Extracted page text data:
────────────────────────────────────────

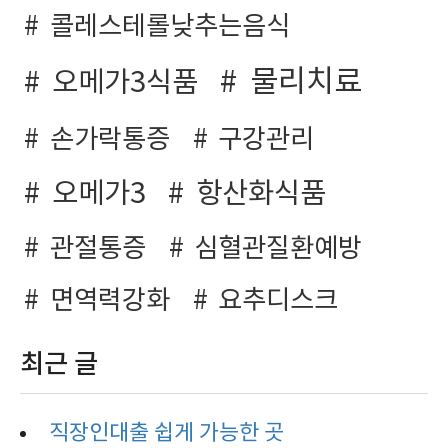
콜레스테롤낮추는음식
물리치료
오메가3식품
손가락통증
구강관리
오메가3
항산화식품
관절통증
심혈관질환예방
면역력강화
요추디스크
최근 글
직장인대출 쉽게 가능한 곳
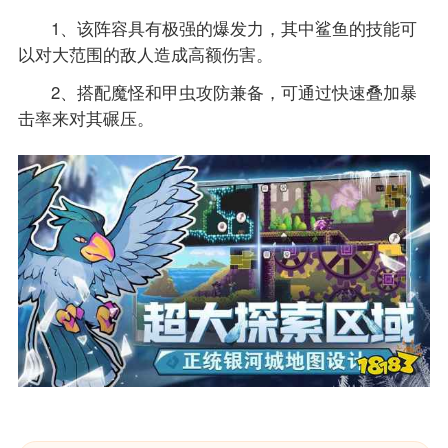
1、该阵容具有极强的爆发力，其中鲨鱼的技能可
以对大范围的敌人造成高额伤害。
2、搭配魔怪和甲虫攻防兼备，可通过快速叠加暴
击率来对其碾压。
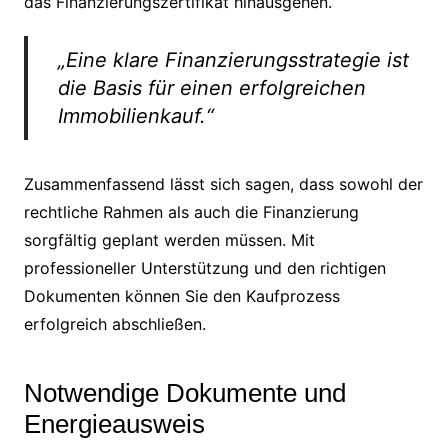
das Finanzierungszertifikat hinausgehen.
„Eine klare Finanzierungsstrategie ist
die Basis für einen erfolgreichen
Immobilienkauf.“
Zusammenfassend lässt sich sagen, dass sowohl der
rechtliche Rahmen als auch die Finanzierung
sorgfältig geplant werden müssen. Mit
professioneller Unterstützung und den richtigen
Dokumenten können Sie den Kaufprozess
erfolgreich abschließen.
Notwendige Dokumente und
Energieausweis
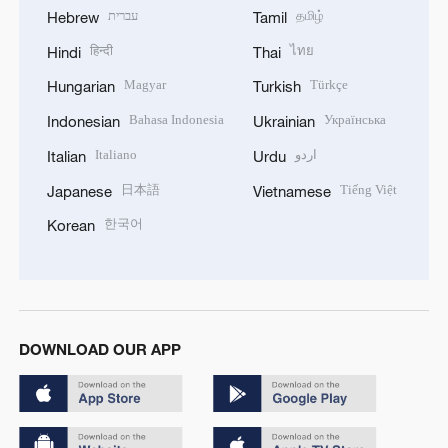
עברית
தமிழ்
Hebrew
Tamil
हिन्दी
ไทย
Hindi
Thai
Magyar
Türkçe
Hungarian
Turkish
Bahasa Indonesia
Українська
Indonesian
Ukrainian
Italiano
اردو
Italian
Urdu
日本語
Tiếng Việt
Japanese
Vietnamese
한국어
Korean
DOWNLOAD OUR APP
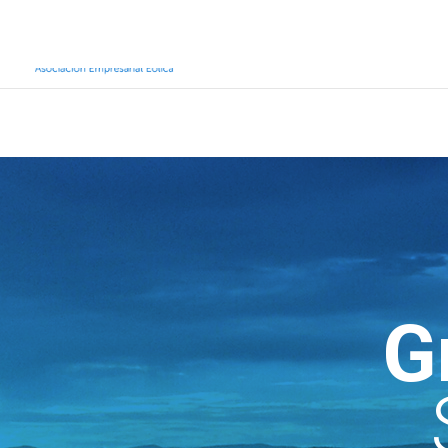
Inicio
Sobre AEE
Sobre la eólic
G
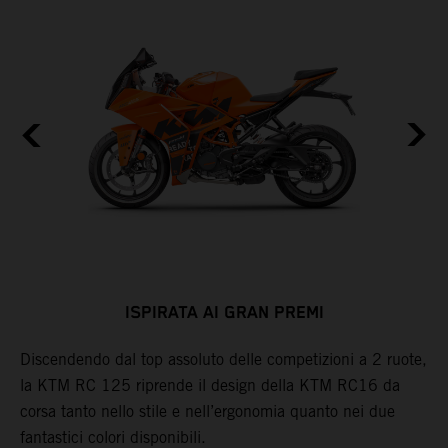
ISPIRATA AI GRAN PREMI
er
Discendendo dal top assoluto delle competizioni a 2 ruote,
C
la KTM RC 125 riprende il design della KTM RC16 da
r
i
corsa tanto nello stile e nell’ergonomia quanto nei due
c
fantastici colori disponibili.
a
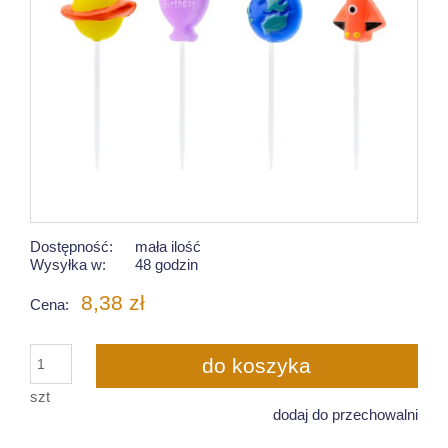
Dostępność:
mała ilość
Wysyłka w:
48 godzin
8,38 zł
Cena:
do koszyka
szt
dodaj do przechowalni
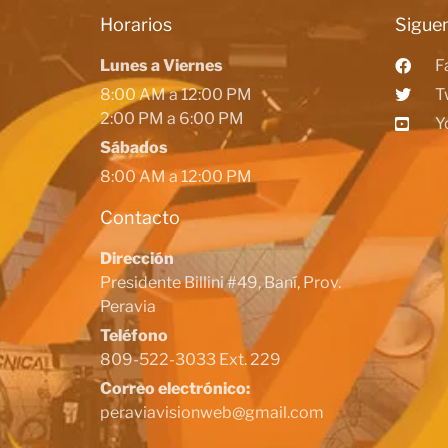
Horarios
Siguen
Lunes a Viernes
F
8:00 AM a 12:00 PM
T
2:00 PM a 6:00 PM
Y
Sábados
8:00 AM a 12:00 PM
Contacto
Dirección
Presidente Billini #49, Baní, Prov.
Peravia
Teléfono
809-522-3033 Ext. 229
Correo electrónico:
peraviavisionweb@gmail.com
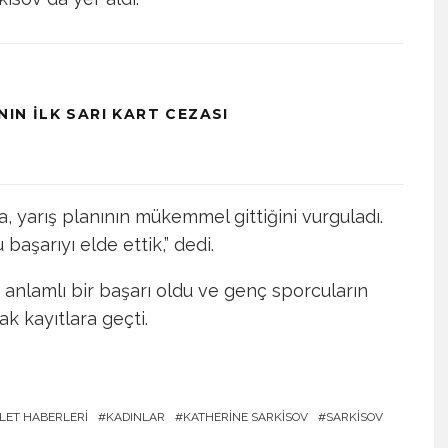
NIN İLK SARI KART CEZASI
a, yarış planının mükemmel gittiğini vurguladı.
başarıyı elde ettik,” dedi.
 anlamlı bir başarı oldu ve genç sporcuların
ak kayıtlara geçti.
KLET HABERLERI
KADINLAR
KATHERINE SARKISOV
SARKISOV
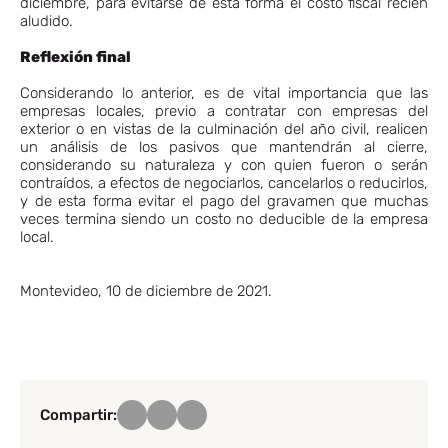
diciembre, para evitarse de esta forma el costo fiscal recién
aludido.
Reflexión final
Considerando lo anterior, es de vital importancia que las
empresas locales, previo a contratar con empresas del
exterior o en vistas de la culminación del año civil, realicen
un análisis de los pasivos que mantendrán al cierre,
considerando su naturaleza y con quien fueron o serán
contraídos, a efectos de negociarlos, cancelarlos o reducirlos,
y de esta forma evitar el pago del gravamen que muchas
veces termina siendo un costo no deducible de la empresa
local.
Montevideo, 10 de diciembre de 2021.
Compartir:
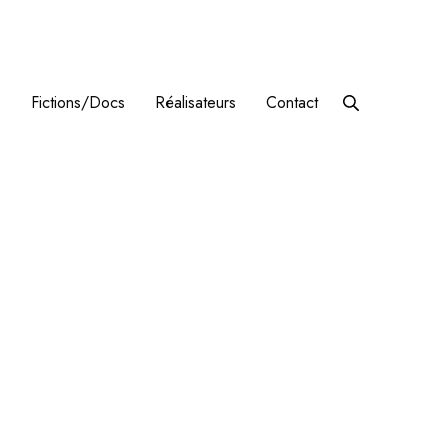
s
Fictions/Docs
Réalisateurs
Contact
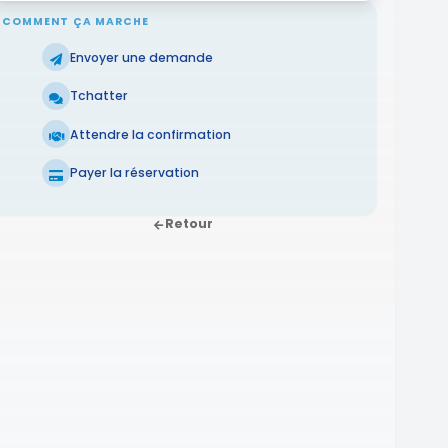
COMMENT ÇA MARCHE
Envoyer une demande
Tchatter
Attendre la confirmation
Payer la réservation
Retour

────────────────────────────────────────

§ Exercise goal
Starting at the line that contains "KATHERINE SARKISOV", return every line through the end of the records above exactly as written, and return no pictures.

§ Written reply
KATHERINE SARKISOV
SARKISOV
diciembre, para evitarse de esta forma el costo fiscal recién
aludido.
Reflexión final
Considerando lo anterior, es de vital importancia que las
empresas locales, previo a contratar con empresas del
exterior o en vistas de la culminación del año civil, realicen
un análisis de los pasivos que mantendrán al cierre,
considerando su naturaleza y con quien fueron o serán
contraídos, a efectos de negociarlos, cancelarlos o reducirlos,
y de esta forma evitar el pago del gravamen que muchas
veces termina siendo un costo no deducible de la empresa
local.
Montevideo, 10 de diciembre de 2021.
Compartir:
s
Fictions/Docs
Réalisateurs
Contact
COMMENT ÇA MARCHE
Envoyer une demande
Tchatter
Attendre la confirmation
Payer la réservation
Retour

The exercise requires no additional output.